You, sir, are the pinnacle of asshattery. Nothing more need be said. Arguments that are inherently *retarded* need not be refuted, so I think we should all just start calling arigity names.

----------


## arigity

/chuckle 

because we KNOW cypher would never dream of insulting anyone now huh? no, a shining member like him is a prime example of an angel. in fact the very idea of cypher insulting anyone is a sin, you are a blasphemer for saying anything to such an effect. 

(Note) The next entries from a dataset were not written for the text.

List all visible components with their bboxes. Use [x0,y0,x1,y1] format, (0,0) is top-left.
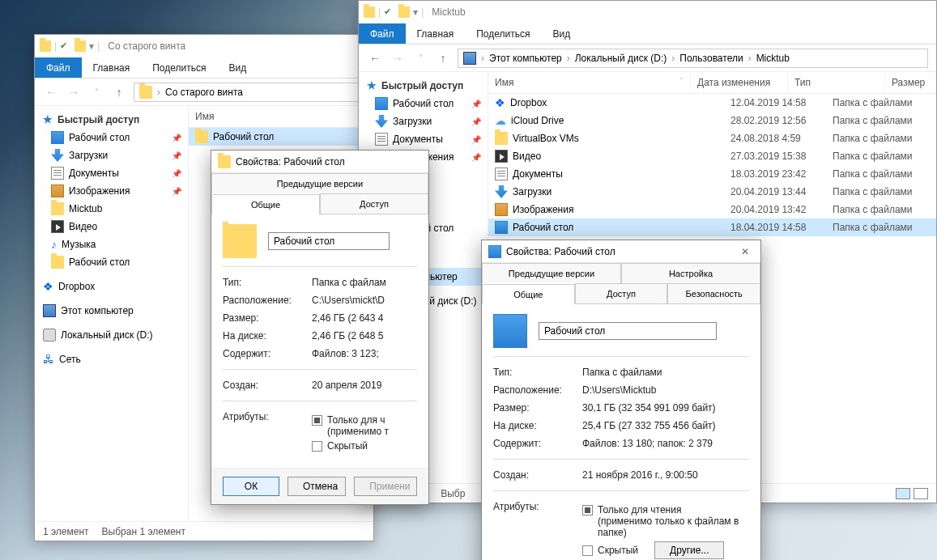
dropbox-icon: ❖ [43,280,53,293]
quick-access[interactable]: ★Быстрый доступ [35,111,188,129]
created-value: 21 ноября 2016 г., 9:00:50 [582,469,749,481]
sidebar-dropbox[interactable]: ❖Dropbox [35,278,188,295]
column-date[interactable]: Дата изменения [691,72,788,93]
breadcrumb-item[interactable]: Micktub [756,53,790,64]
file-type: Папка с файлами [833,151,930,162]
breadcrumb-item[interactable]: Со старого винта [165,87,243,98]
document-icon [375,133,388,146]
file-row[interactable]: Рабочий стол 18.04.2019 14:58 Папка с фа… [488,218,936,236]
type-value: Папка с файлами [582,367,749,378]
file-name: Видео [513,151,541,162]
readonly-checkbox[interactable]: Только для чтения(применимо только к фай… [582,504,749,538]
back-button[interactable]: ← [367,52,383,65]
check-icon[interactable]: ✔ [60,40,71,52]
breadcrumb-item[interactable]: Локальный диск (D:) [575,53,667,64]
sidebar-item-music[interactable]: ♪Музыка [35,235,188,253]
status-selected: Выбран 1 элемент [102,526,185,537]
sidebar-disk[interactable]: Локальный диск (D:) [35,326,188,344]
file-tab[interactable]: Файл [359,23,406,44]
back-button[interactable]: ← [43,86,59,99]
contains-label: Содержит: [223,348,312,359]
column-headers: Имя˄ Дата изменения Тип Размер [488,72,936,94]
ok-button[interactable]: ОК [223,477,279,496]
file-row[interactable]: Изображения 20.04.2019 13:42 Папка с фай… [488,201,936,218]
tab-sharing[interactable]: Доступ [320,193,428,214]
home-tab[interactable]: Главная [406,23,466,44]
view-details-button[interactable] [896,488,910,499]
sidebar-item-pictures[interactable]: Изображения📌 [35,182,188,200]
up-button[interactable]: ↑ [111,86,127,99]
view-tab[interactable]: Вид [541,23,581,44]
tab-prev-versions[interactable]: Предыдущие версии [211,173,428,193]
column-size[interactable]: Размер [885,72,936,93]
tab-security[interactable]: Безопасность [667,283,760,303]
forward-button[interactable]: → [66,86,82,99]
forward-button[interactable]: → [390,52,406,65]
view-large-button[interactable] [914,488,928,499]
tab-general[interactable]: Общие [211,194,320,214]
breadcrumb-item[interactable]: Этот компьютер [489,53,562,64]
sidebar-item-desktop[interactable]: Рабочий стол📌 [359,95,488,112]
file-row[interactable]: VirtualBox VMs 24.08.2018 4:59 Папка с ф… [488,129,936,147]
breadcrumb-item[interactable]: Пользователи [679,53,743,64]
home-tab[interactable]: Главная [82,57,142,78]
share-tab[interactable]: Поделиться [465,23,541,44]
readonly-checkbox[interactable]: Только для ч(применимо т [312,414,417,437]
file-row[interactable]: Видео 27.03.2019 15:38 Папка с файлами [488,147,936,165]
hidden-checkbox[interactable]: Скрытый [582,545,638,556]
video-icon [495,150,508,163]
sidebar-item-desktop2[interactable]: Рабочий стол [35,253,188,271]
attributes-label: Атрибуты: [493,501,582,559]
file-row[interactable]: Документы 18.03.2019 23:42 Папка с файла… [488,165,936,183]
desktop-icon [51,131,64,144]
check-icon[interactable]: ✔ [384,6,395,18]
column-type[interactable]: Тип [788,72,885,93]
contains-label: Содержит: [493,438,582,449]
sidebar-item-video[interactable]: Видео [35,218,188,235]
column-name[interactable]: Имя˄ [488,72,691,93]
file-row[interactable]: ☁iCloud Drive 28.02.2019 12:56 Папка с ф… [488,112,936,129]
breadcrumb[interactable]: › Со старого винта [134,83,365,102]
share-tab[interactable]: Поделиться [141,57,217,78]
file-tab[interactable]: Файл [35,57,82,78]
sidebar-computer[interactable]: Этот компьютер [35,302,188,320]
file-row[interactable]: ❖Dropbox 12.04.2019 14:58 Папка с файлам… [488,94,936,112]
folder-name-input[interactable] [268,232,390,250]
view-tab[interactable]: Вид [217,57,258,78]
sidebar-item-documents[interactable]: Документы📌 [35,164,188,182]
tab-prev-versions[interactable]: Предыдущие версии [482,263,621,283]
sidebar-item-downloads[interactable]: Загрузки📌 [35,146,188,164]
sidebar-item-desktop[interactable]: Рабочий стол📌 [35,129,188,146]
apply-button[interactable]: Примени [354,477,417,496]
sidebar-item-documents[interactable]: Документы📌 [359,130,488,148]
file-row[interactable]: Рабочий стол [189,128,373,146]
folder-icon [495,132,508,145]
close-button[interactable]: ✕ [736,246,754,257]
hidden-checkbox[interactable]: Скрытый [312,440,417,452]
up-button[interactable]: ↑ [435,52,451,65]
history-button[interactable]: ˅ [88,87,104,96]
tab-sharing[interactable]: Доступ [575,283,668,303]
attributes-label: Атрибуты: [223,411,312,455]
breadcrumb[interactable]: › Этот компьютер› Локальный диск (D:)› П… [458,49,928,68]
folder-qat-icon[interactable] [398,6,410,18]
history-button[interactable]: ˅ [412,53,428,62]
cancel-button[interactable]: Отмена [287,477,346,496]
sidebar-item-micktub[interactable]: Micktub [35,200,188,218]
file-type: Папка с файлами [833,133,930,144]
file-row[interactable]: Загрузки 20.04.2019 13:44 Папка с файлам… [488,183,936,201]
tab-general[interactable]: Общие [482,284,575,304]
checkbox-icon [582,505,593,515]
file-date: 18.04.2019 14:58 [730,222,828,233]
quick-access[interactable]: ★Быстрый доступ [359,77,488,95]
folder-name-input[interactable] [539,322,717,340]
sidebar-item-downloads[interactable]: Загрузки📌 [359,112,488,130]
navbar: ← → ˅ ↑ › Со старого винта [35,78,373,106]
pin-icon: 📌 [471,100,481,108]
sidebar-network[interactable]: 🖧Сеть [35,350,188,368]
column-name[interactable]: Имя [189,106,373,127]
tab-customize[interactable]: Настройка [621,263,760,283]
folder-icon [40,40,51,52]
other-button[interactable]: Другие... [654,541,724,559]
folder-qat-icon[interactable] [75,40,86,52]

i like the guy sure, he's brilliant, but he's got a huuuuuuge ego and likes to argue alot. just like me  :Big Grin:

----------


## Cursed

> /chuckle 
> 
> because we KNOW cypher would never dream of insulting anyone now huh? no, a shining member like him is a prime example of an angel. in fact the very idea of cypher insulting anyone is a sin, you are a blasphemer for saying anything to such an effect. 
> 
> 
> 
> i like the guy sure, he's brilliant, but he's got a huuuuuuge ego and likes to argue alot. just like me


I actually rofled...

----------


## Xarg0

omfg 10/0=3 is an expression you fool >.< it's not a calculation so you didn't divide by zero, acutally this expression is false, please take a math book to learn the differnece between an expression and a calculation...
I could go furter into details but I'm to lazy and I belive learning on your own is more efficient then people telling you what's wrong or right.

----------


## Clain

Geez guies.

Who the F*** cares about dividing by zero and using retarded ways to express your points. Get the hell back on subject, not whether the hell you can divide by a certain number.

----------


## arigity

oh great, another genius here attempting to disprove my logic by skirting around the point.

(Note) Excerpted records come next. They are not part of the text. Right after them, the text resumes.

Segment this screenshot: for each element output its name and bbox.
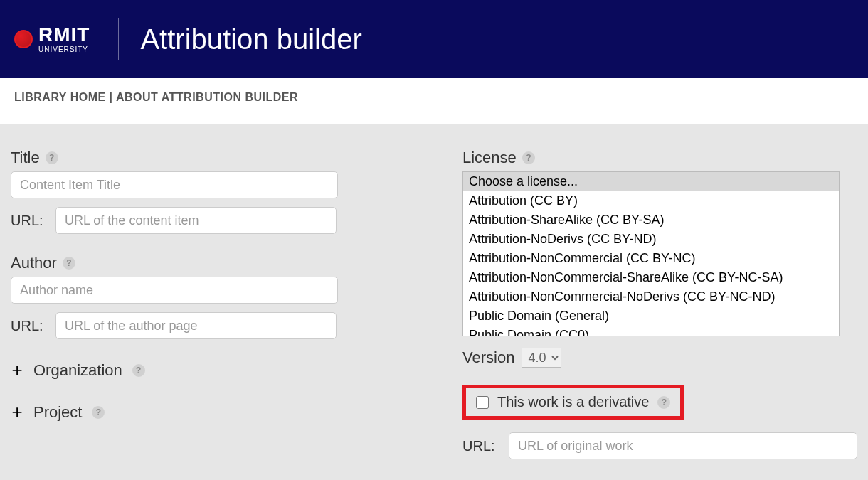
url-label: URL: (11, 213, 50, 229)
plus-icon[interactable]: + (11, 401, 23, 423)
help-icon[interactable]: ? (522, 151, 535, 164)
organization-label: Organization (33, 361, 122, 380)
license-select[interactable]: Choose a license...Attribution (CC BY)At… (462, 171, 840, 336)
plus-icon[interactable]: + (11, 359, 23, 381)
derivative-url-row: URL: (462, 432, 857, 459)
license-option[interactable]: Attribution-NoDerivs (CC BY-ND) (463, 230, 839, 249)
project-expand[interactable]: + Project ? (11, 401, 406, 423)
breadcrumb: LIBRARY HOME | ABOUT ATTRIBUTION BUILDER (0, 78, 868, 117)
logo-icon (14, 30, 33, 48)
author-url-row: URL: (11, 312, 406, 339)
version-row: Version 4.0 (462, 348, 857, 368)
derivative-checkbox-box: This work is a derivative ? (462, 385, 684, 420)
license-option[interactable]: Attribution-ShareAlike (CC BY-SA) (463, 210, 839, 230)
page-title: Attribution builder (140, 23, 361, 55)
author-label: Author (11, 254, 57, 272)
title-label: Title (11, 149, 40, 167)
project-label: Project (33, 403, 82, 422)
version-label: Version (462, 348, 514, 367)
form-area: Title ? URL: Author ? URL: + Organizatio… (0, 124, 868, 480)
url-label: URL: (462, 438, 502, 454)
logo[interactable]: RMIT UNIVERSITY (14, 25, 90, 53)
derivative-checkbox[interactable] (476, 396, 489, 409)
license-option[interactable]: Attribution-NonCommercial (CC BY-NC) (463, 249, 839, 268)
derivative-url-input[interactable] (509, 432, 857, 459)
license-option[interactable]: Attribution (CC BY) (463, 191, 839, 210)
license-label-row: License ? (462, 149, 857, 167)
help-icon[interactable]: ? (657, 396, 670, 409)
license-label: License (462, 149, 517, 167)
title-label-row: Title ? (11, 149, 406, 167)
logo-name: RMIT (38, 25, 90, 45)
title-url-row: URL: (11, 207, 406, 234)
title-input[interactable] (11, 171, 338, 198)
left-column: Title ? URL: Author ? URL: + Organizatio… (11, 149, 406, 459)
logo-sub: UNIVERSITY (38, 46, 90, 53)
breadcrumb-home-link[interactable]: LIBRARY HOME (14, 91, 106, 103)
right-column: License ? Choose a license...Attribution… (462, 149, 857, 459)
title-url-input[interactable] (55, 207, 337, 234)
header-divider (118, 18, 119, 60)
breadcrumb-about-link[interactable]: ABOUT ATTRIBUTION BUILDER (116, 91, 298, 103)
help-icon[interactable]: ? (132, 364, 145, 377)
license-option[interactable]: Attribution-NonCommercial-ShareAlike (CC… (463, 268, 839, 287)
license-option[interactable]: Choose a license... (463, 172, 839, 191)
help-icon[interactable]: ? (63, 257, 75, 270)
organization-expand[interactable]: + Organization ? (11, 359, 406, 381)
app-header: RMIT UNIVERSITY Attribution builder (0, 0, 868, 78)
license-option[interactable]: Public Domain (CC0) (463, 326, 839, 336)
license-option[interactable]: Public Domain (General) (463, 306, 839, 326)
help-icon[interactable]: ? (46, 151, 58, 164)
help-icon[interactable]: ? (92, 406, 105, 419)
breadcrumb-separator: | (106, 91, 116, 103)
author-label-row: Author ? (11, 254, 406, 272)
author-input[interactable] (11, 277, 338, 304)
logo-text: RMIT UNIVERSITY (38, 25, 90, 53)
url-label: URL: (11, 318, 50, 334)
title-section: Title ? URL: (11, 149, 406, 234)
derivative-label: This work is a derivative (497, 394, 649, 410)
author-url-input[interactable] (55, 312, 337, 339)
version-select[interactable]: 4.0 (522, 348, 561, 368)
license-option[interactable]: Attribution-NonCommercial-NoDerivs (CC B… (463, 287, 839, 306)
author-section: Author ? URL: (11, 254, 406, 339)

while whether or not it is a calculation or expression once again has little relevance to the main point i will prove you wrong for the hell of it.

a calculation is the process used to reach an answer while an expression is the visible outcome of a calculation barring certain circumstances. 

1. it can be considered a calculation, because i calculated that if i that if i divide 10 by zero i will get the answer 1.

2. expressions cannot have equal signs.


i honestly like it better when cypher brings up a point as he usually knows what he is talking about.

----------


## kynox

So this one time, i ate a pickle. It was very nice and i enjoyed it.

----------


## arigity

i concur with kynox. pickles.

----------


## Clain

Division by zero - Wikipedia, the free encyclopedia ORLY lol

Pickles, yum.

----------


## gary2288

Hi this is my first post on this forum, only just started to look into stuff like this and i must say i love how a simple question about teleporting in a live server can turn into a huge argument about dividing by zero, it's fantastic, and i can tell i'm gonna love being on this forum.

I actually lost track on what was going on though although i'm pretty sure that if you actually did divide by zero you would probably unmake the universe so don't.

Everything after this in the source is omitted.